At most you can have is 713 of the predictor variables because that is the rank of the design matrix:

x = data;
(* Replace the dependent variable with a constant for the intercept
 although it doesn't really matter for this example *)
x[[All, 785]] = Table[1, {i, 60000}];
designMatrix = Transpose[x].x;
MatrixRank[designMatrix]
(* 713 *)

Update

One of the difficulties with using the example dataset with logistic regression is that 231 of the 784 variables have less than 100 unique values out of 60,000 observations and the maximum number of unique values for a variable is 256.

I take it that the underlying question isn't really about the example dataset but rather how large a data set can LogisticModelFit fit. It can certainly handle 60,000 observations and 400 predictor variables.

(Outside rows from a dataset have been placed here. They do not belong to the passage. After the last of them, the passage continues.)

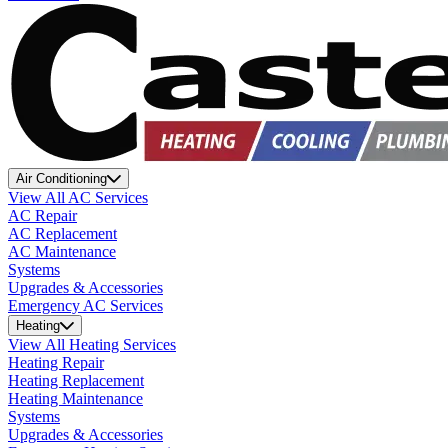
Air Conditioning
View All AC Services
AC Repair
AC Replacement
AC Maintenance
Systems
Upgrades & Accessories
Emergency AC Services
Heating
View All Heating Services
Heating Repair
Heating Replacement
Heating Maintenance
Systems
Upgrades & Accessories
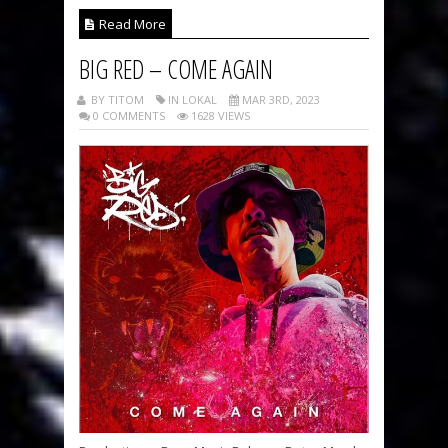
Read More
BIG RED – COME AGAIN
BY TITOM
IN LOKAL
MAR 3RD, 2023
0 COMMENTS
1628 VIEWS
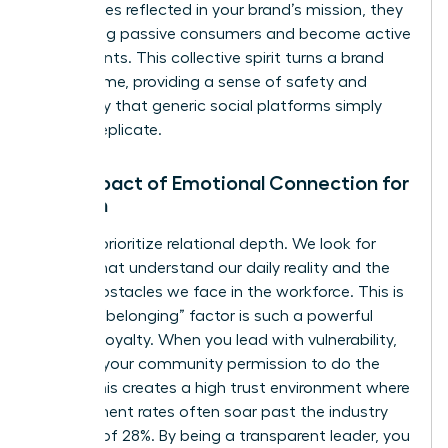
themselves reflected in your brand’s mission, they
stop being passive consumers and become active
participants. This collective spirit turns a brand
into a home, providing a sense of safety and
exclusivity that generic social platforms simply
cannot replicate.
The Impact of Emotional Connection for
Women
Women prioritize relational depth. We look for
brands that understand our daily reality and the
unique obstacles we face in the workforce. This is
why the “belonging” factor is such a powerful
driver of loyalty. When you lead with vulnerability,
you give your community permission to do the
same. This creates a high trust environment where
engagement rates often soar past the industry
average of 28%. By being a transparent leader, you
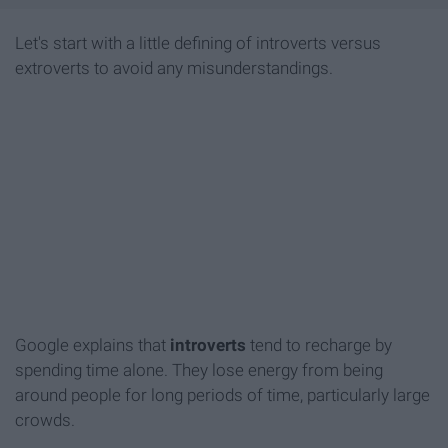
Let's start with a little defining of introverts versus
extroverts to avoid any misunderstandings.
Google explains that
i
ntroverts
tend to recharge by
spending time alone. They lose energy from being
around people for long periods of time, particularly large
crowds.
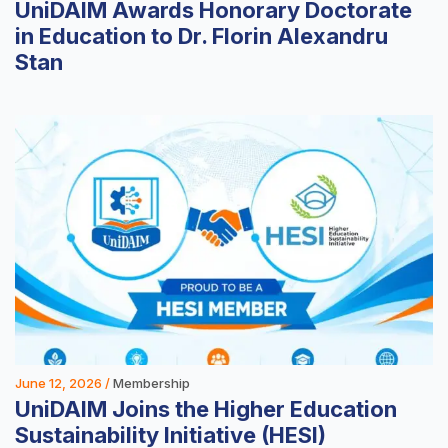
UniDAIM Awards Honorary Doctorate
in Education to Dr. Florin Alexandru
Stan
June 12, 2026 /
Membership
UniDAIM Joins the Higher Education
Sustainability Initiative (HESI)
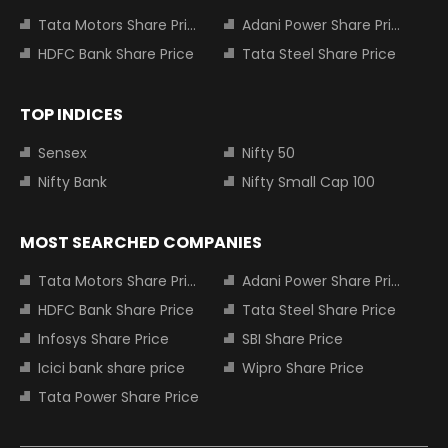
Tata Motors Share Price
Adani Power Share Price
HDFC Bank Share Price
Tata Steel Share Price
TOP INDICES
Sensex
Nifty 50
Nifty Bank
Nifty Small Cap 100
MOST SEARCHED COMPANIES
Tata Motors Share Price
Adani Power Share Price
HDFC Bank Share Price
Tata Steel Share Price
Infosys Share Price
SBI Share Price
Icici bank share price
Wipro Share Price
Tata Power Share Price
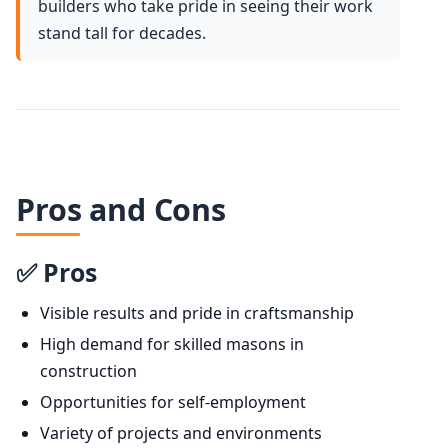
builders who take pride in seeing their work
stand tall for decades.
Pros and Cons
✅ Pros
Visible results and pride in craftsmanship
High demand for skilled masons in
construction
Opportunities for self-employment
Variety of projects and environments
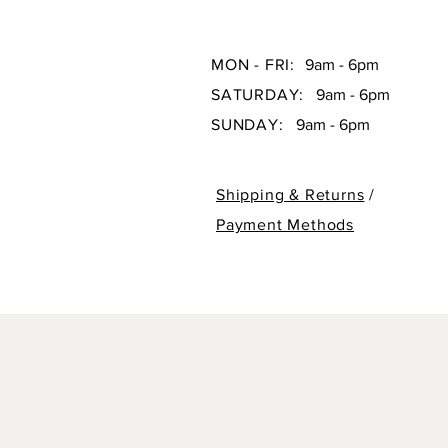
MON - FRI:
9am - 6pm
SATURDAY:
9am - 6pm
SUNDAY:
9am - 6pm
Shipping & Returns
/
Payment Methods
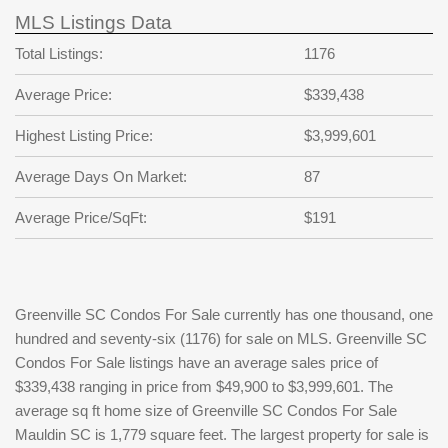
MLS Listings Data
Total Listings:
1176
Average Price:
$339,438
Highest Listing Price:
$3,999,601
Average Days On Market:
87
Average Price/SqFt:
$191
Greenville SC Condos For Sale currently has one thousand, one
hundred and seventy-six (1176) for sale on MLS. Greenville SC
Condos For Sale listings have an average sales price of
$339,438 ranging in price from $49,900 to $3,999,601. The
average sq ft home size of Greenville SC Condos For Sale
Mauldin SC is 1,779 square feet. The largest property for sale is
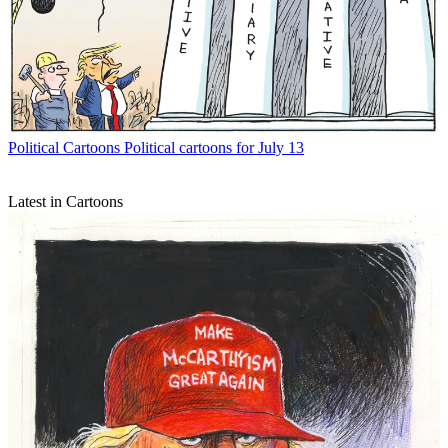
Political Cartoons
Political cartoons for July 13
Latest in Cartoons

Here I've kept the 400 predictor variables with at least 255 unique values:

keep = {130, 131, 148, 150, 151, 152, 154, 155, 156, 157, 158, 159, 
   160, 161, 162, 163, 175, 176, 177, 178, 179, 180, 181, 182, 183, 
   184, 185, 186, 187, 188, 189, 190, 191, 192, 193, 202, 203, 204, 
   205, 206, 207, 208, 209, 210, 211, 212, 213, 214, 215, 216, 217, 
   218, 219, 220, 221, 230, 231, 232, 233, 234, 235, 236, 237, 238, 
   239, 240, 241, 242, 243, 244, 245, 246, 247, 248, 249, 250, 257, 
   258, 259, 260, 261, 262, 263, 264, 265, 266, 267, 268, 269, 270, 
   271, 272, 273, 274, 275, 276, 277, 278, 285, 286, 287, 288, 289, 
   290, 291, 292, 293, 294, 295, 296, 297, 298, 299, 300, 301, 302, 
   303, 304, 305, 306, 313, 314, 315, 316, 317, 318, 319, 320, 321, 
   322, 323, 324, 325, 326, 327, 328, 329, 330, 331, 332, 333, 334, 
   340, 341, 342, 343, 344, 345, 346, 347, 348, 349, 350, 351, 352, 
   353, 354, 355, 356, 357, 358, 359, 360, 361, 362, 368, 369, 370, 
   371, 372, 373, 374, 375, 376, 377, 378, 379, 380, 381, 382, 383, 
   384, 385, 386, 387, 388, 389, 390, 396, 397, 398, 399, 400, 401, 
   402, 403, 404, 405, 406, 407, 408, 409, 410, 411, 412, 413, 414, 
   415, 416, 417, 418, 424, 425, 426, 427, 428, 429, 430, 431, 432, 
   433, 434, 435, 436, 437, 438, 439, 440, 441, 442, 443, 444, 445, 
   446, 452, 453, 454, 455, 456, 457, 458, 459, 460, 461, 462, 463, 
   464, 465, 466, 467, 468, 469, 470, 471, 472, 473, 474, 480, 481, 
   482, 483, 484, 485, 486, 487, 488, 489, 490, 491, 492, 493, 494, 
   495, 496, 497, 498, 499, 500, 501, 508, 509, 510, 511, 512, 513, 
   514, 515, 516, 517, 518, 519, 520, 521, 522, 523, 524, 525, 526, 
   527, 528, 529, 536, 537, 538, 539, 540, 541, 542, 543, 544, 545, 
   546, 547, 548, 549, 550, 551, 552, 553, 554, 555, 556, 565, 566, 
   567, 568, 569, 570, 571, 572, 573, 574, 575, 576, 577, 578, 579, 
   580, 581, 582, 583, 584, 594, 595, 596, 597, 598, 599, 600, 601, 
   602, 603, 604, 605, 606, 607, 608, 609, 610, 611, 621, 622, 623, 
   624, 625, 626, 627, 628, 629, 630, 631, 632, 633, 634, 635, 636, 
   637, 638, 650, 651, 652, 653, 654, 655, 656, 657, 658, 659, 660, 
   661, 662, 663, 664, 665, 666, 679, 680, 681, 682, 690, 785};
data2 = data[[All, keep]];
θ = Table[ToExpression["θ" <> ToString[keep[[i]]]], {i,  Length[keep] - 1}];
Dimensions[θ]
rlm = LogitModelFit[data2, θ, θ]; // AbsoluteTiming
(* {456.929, Null} *) 

For most software packages the fitting of such models has the number of predictors being a far more limiting factor than the number of observations. But when one is mainly or solely interested in "predicting" rather than "explaining" with zillions of predictor variables, you're probably better off going the black box route (but checked with appropriate cross-validation, out-of-bag error estimates, etc.)